- **Records excerpted from a collection**

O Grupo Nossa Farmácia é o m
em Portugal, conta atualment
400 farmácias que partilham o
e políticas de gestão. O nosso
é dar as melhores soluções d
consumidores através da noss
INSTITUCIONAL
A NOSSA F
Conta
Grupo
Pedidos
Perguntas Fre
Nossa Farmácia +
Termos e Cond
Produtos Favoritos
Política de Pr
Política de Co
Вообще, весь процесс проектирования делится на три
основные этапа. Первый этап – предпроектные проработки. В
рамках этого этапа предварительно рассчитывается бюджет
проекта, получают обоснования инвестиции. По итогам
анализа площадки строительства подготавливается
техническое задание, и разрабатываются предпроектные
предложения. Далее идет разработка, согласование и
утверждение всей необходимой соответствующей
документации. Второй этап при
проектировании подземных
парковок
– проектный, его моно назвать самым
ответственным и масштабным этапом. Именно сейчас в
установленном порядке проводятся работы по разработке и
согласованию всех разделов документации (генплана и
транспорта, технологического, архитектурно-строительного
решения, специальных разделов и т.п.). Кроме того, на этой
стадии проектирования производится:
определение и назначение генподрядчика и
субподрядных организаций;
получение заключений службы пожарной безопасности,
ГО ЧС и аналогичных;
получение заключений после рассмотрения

- **Exercise objective**
What you return should match the entries above exactly.

- **Problem solution**
O Grupo Nossa Farmácia é o m
em Portugal, conta atualment
400 farmácias que partilham o
e políticas de gestão. O nosso
é dar as melhores soluções d
consumidores através da noss
INSTITUCIONAL
A NOSSA F
Conta
Grupo
Pedidos
Perguntas Fre
Nossa Farmácia +
Termos e Cond
Produtos Favoritos
Política de Pr
Política de Co
Вообще, весь процесс проектирования делится на три
основные этапа. Первый этап – предпроектные проработки. В
рамках этого этапа предварительно рассчитывается бюджет
проекта, получают обоснования инвестиции. По итогам
анализа площадки строительства подготавливается
техническое задание, и разрабатываются предпроектные
предложения. Далее идет разработка, согласование и
утверждение всей необходимой соответствующей
документации. Второй этап при
проектировании подземных
парковок
– проектный, его моно назвать самым
ответственным и масштабным этапом. Именно сейчас в
установленном порядке проводятся работы по разработке и
согласованию всех разделов документации (генплана и
транспорта, технологического, архитектурно-строительного
решения, специальных разделов и т.п.). Кроме того, на этой
стадии проектирования производится:
определение и назначение генподрядчика и
субподрядных организаций;
получение заключений службы пожарной безопасности,
ГО ЧС и аналогичных;
получение заключений после рассмотрения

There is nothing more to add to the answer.